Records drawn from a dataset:
>>>>
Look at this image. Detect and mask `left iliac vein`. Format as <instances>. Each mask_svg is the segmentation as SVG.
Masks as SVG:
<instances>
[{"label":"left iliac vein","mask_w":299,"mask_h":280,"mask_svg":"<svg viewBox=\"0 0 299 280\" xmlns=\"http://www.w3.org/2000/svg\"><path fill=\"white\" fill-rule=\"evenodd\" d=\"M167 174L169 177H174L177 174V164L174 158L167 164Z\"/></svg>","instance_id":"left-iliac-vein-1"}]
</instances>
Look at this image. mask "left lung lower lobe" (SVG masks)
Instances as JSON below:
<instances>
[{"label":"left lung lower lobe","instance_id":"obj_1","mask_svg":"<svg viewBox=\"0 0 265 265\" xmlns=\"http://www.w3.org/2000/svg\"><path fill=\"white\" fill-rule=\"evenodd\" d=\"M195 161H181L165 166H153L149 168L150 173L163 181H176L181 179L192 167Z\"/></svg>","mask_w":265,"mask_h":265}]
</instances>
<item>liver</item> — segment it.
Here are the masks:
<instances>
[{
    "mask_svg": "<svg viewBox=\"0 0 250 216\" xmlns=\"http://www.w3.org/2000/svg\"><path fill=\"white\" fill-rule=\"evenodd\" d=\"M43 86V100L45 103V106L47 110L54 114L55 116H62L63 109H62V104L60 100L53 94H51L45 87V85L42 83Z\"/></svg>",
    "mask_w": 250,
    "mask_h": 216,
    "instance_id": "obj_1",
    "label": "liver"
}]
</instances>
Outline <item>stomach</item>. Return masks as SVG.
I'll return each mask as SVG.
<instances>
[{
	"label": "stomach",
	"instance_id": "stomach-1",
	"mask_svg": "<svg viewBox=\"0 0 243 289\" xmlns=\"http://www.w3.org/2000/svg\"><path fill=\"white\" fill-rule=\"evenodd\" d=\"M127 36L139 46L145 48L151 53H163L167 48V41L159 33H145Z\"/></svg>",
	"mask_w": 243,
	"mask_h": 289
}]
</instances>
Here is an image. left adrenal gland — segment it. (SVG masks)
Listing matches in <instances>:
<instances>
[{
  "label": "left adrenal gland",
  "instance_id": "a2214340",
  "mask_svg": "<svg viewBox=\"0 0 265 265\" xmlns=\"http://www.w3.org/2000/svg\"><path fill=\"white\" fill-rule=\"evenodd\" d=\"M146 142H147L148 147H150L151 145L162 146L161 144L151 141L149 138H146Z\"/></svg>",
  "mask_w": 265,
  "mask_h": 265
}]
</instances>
<<<<
>>>>
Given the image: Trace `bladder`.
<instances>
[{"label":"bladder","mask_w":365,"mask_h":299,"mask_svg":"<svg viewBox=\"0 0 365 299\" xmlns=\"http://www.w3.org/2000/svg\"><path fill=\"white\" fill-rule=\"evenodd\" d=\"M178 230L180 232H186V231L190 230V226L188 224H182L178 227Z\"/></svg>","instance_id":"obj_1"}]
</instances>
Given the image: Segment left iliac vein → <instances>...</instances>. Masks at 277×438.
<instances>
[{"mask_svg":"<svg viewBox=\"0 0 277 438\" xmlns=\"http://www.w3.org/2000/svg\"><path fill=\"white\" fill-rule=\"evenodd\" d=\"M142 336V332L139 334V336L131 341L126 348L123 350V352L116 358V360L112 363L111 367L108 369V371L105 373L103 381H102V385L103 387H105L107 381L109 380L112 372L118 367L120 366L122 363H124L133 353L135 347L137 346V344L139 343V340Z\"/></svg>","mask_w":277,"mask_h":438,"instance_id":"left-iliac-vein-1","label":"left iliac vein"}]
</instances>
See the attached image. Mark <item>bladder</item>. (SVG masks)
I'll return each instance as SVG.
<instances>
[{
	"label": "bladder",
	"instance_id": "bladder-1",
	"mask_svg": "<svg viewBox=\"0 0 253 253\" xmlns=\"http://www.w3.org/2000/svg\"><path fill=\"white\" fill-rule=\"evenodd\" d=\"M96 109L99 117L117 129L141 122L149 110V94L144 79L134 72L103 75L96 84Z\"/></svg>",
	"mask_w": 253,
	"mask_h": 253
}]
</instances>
<<<<
>>>>
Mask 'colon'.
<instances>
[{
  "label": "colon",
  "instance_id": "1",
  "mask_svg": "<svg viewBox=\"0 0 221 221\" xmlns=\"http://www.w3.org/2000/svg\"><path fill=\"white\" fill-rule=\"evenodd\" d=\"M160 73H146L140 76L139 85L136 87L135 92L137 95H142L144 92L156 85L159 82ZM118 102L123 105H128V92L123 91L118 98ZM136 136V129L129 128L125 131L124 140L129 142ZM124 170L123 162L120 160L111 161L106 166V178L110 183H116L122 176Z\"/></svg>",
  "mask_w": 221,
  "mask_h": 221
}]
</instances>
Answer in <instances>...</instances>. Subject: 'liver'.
<<<<
## TRY IT
The entries above hold the needed span. Transcribe exactly the lines from the one with "Mask 'colon'." to the one with "Answer in <instances>...</instances>.", both included.

## EXERCISE ANSWER
Mask 'colon'.
<instances>
[{
  "label": "colon",
  "instance_id": "1",
  "mask_svg": "<svg viewBox=\"0 0 221 221\" xmlns=\"http://www.w3.org/2000/svg\"><path fill=\"white\" fill-rule=\"evenodd\" d=\"M160 73H146L140 76L139 85L136 87L135 92L137 95H142L144 92L156 85L159 82ZM118 102L123 105H128V92L123 91L118 98ZM136 136V129L129 128L125 131L124 140L129 142ZM124 170L123 162L120 160L111 161L106 166V178L110 183H116L122 176Z\"/></svg>",
  "mask_w": 221,
  "mask_h": 221
}]
</instances>
Answer in <instances>...</instances>. Subject: 'liver'.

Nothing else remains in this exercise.